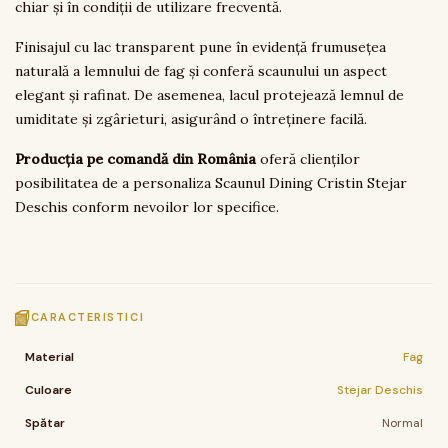
chiar și în condiții de utilizare frecventă.
Finisajul cu lac transparent pune în evidență frumusețea
naturală a lemnului de fag și conferă scaunului un aspect
elegant și rafinat. De asemenea, lacul protejează lemnul de
umiditate și zgârieturi, asigurând o întreținere facilă.
Producția pe comandă din România
oferă clienților
posibilitatea de a personaliza Scaunul Dining Cristin Stejar
Deschis conform nevoilor lor specifice.
CARACTERISTICI
Material
Fag
Culoare
Stejar Deschis
Spătar
Normal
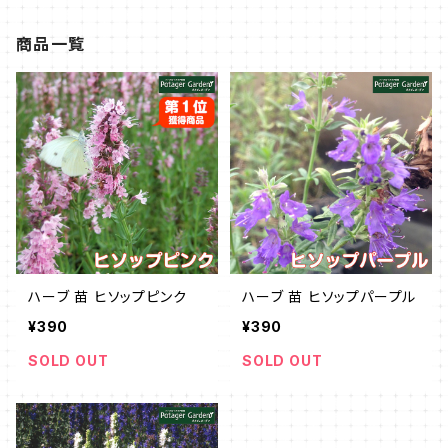
商品一覧
ハーブ 苗 ヒソップピンク
ハーブ 苗 ヒソップパープル
¥390
¥390
SOLD OUT
SOLD OUT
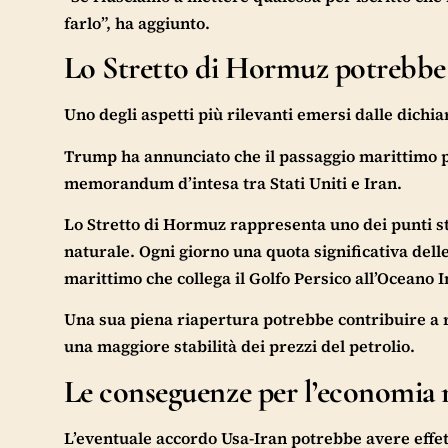
farlo”, ha aggiunto.
Lo Stretto di Hormuz potrebbe
Uno degli aspetti più rilevanti emersi dalle dichi
Trump ha annunciato che il passaggio marittimo p
memorandum d’intesa tra Stati Uniti e Iran.
Lo Stretto di Hormuz rappresenta uno dei punti str
naturale. Ogni giorno una quota significativa dell
marittimo che collega il Golfo Persico all’Oceano 
Una sua piena riapertura potrebbe contribuire a ri
una maggiore stabilità dei prezzi del petrolio.
Le conseguenze per l’economia
L’eventuale accordo Usa-Iran potrebbe avere effett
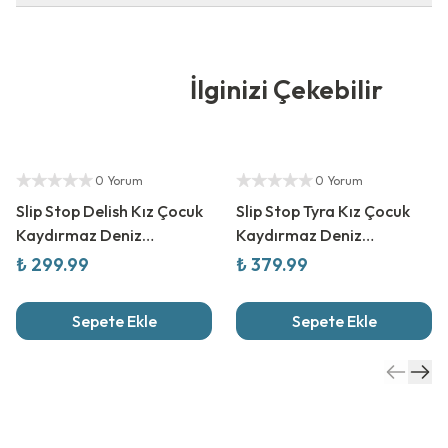
İlginizi Çekebilir
Yetkili Satıcı
Yetkili Satıcı
0 Yorum
0 Yorum
Slip Stop Delish Kız Çocuk
Slip Stop Tyra Kız Çocuk
Kaydırmaz Deniz
Kaydırmaz Deniz
Ayakkabısı
Ayakkabısı
₺ 299.99
₺ 379.99
Sepete Ekle
Sepete Ekle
▬▬▬▬▬▬
What is being asked -> Could you retype the whole listing word for word, minus its pictures?

Task answer ->
chiar și în condiții de utilizare frecventă.
Finisajul cu lac transparent pune în evidență frumusețea
naturală a lemnului de fag și conferă scaunului un aspect
elegant și rafinat. De asemenea, lacul protejează lemnul de
umiditate și zgârieturi, asigurând o întreținere facilă.
Producția pe comandă din România
oferă clienților
posibilitatea de a personaliza Scaunul Dining Cristin Stejar
Deschis conform nevoilor lor specifice.
CARACTERISTICI
Material
Fag
Culoare
Stejar Deschis
Spătar
Normal
商品一覧
ハーブ 苗 ヒソップピンク
ハーブ 苗 ヒソップパープル
¥390
¥390
SOLD OUT
SOLD OUT
farlo”, ha aggiunto.
Lo Stretto di Hormuz potrebbe
Uno degli aspetti più rilevanti emersi dalle dichi
Trump ha annunciato che il passaggio marittimo p
memorandum d’intesa tra Stati Uniti e Iran.
Lo Stretto di Hormuz rappresenta uno dei punti str
naturale. Ogni giorno una quota significativa dell
marittimo che collega il Golfo Persico all’Oceano 
Una sua piena riapertura potrebbe contribuire a ri
una maggiore stabilità dei prezzi del petrolio.
Le conseguenze per l’economia
L’eventuale accordo Usa-Iran potrebbe avere effett
İlginizi Çekebilir
Yetkili Satıcı
Yetkili Satıcı
0 Yorum
0 Yorum
Slip Stop Delish Kız Çocuk
Slip Stop Tyra Kız Çocuk
Kaydırmaz Deniz
Kaydırmaz Deniz
Ayakkabısı
Ayakkabısı
₺ 299.99
₺ 379.99
Sepete Ekle
Sepete Ekle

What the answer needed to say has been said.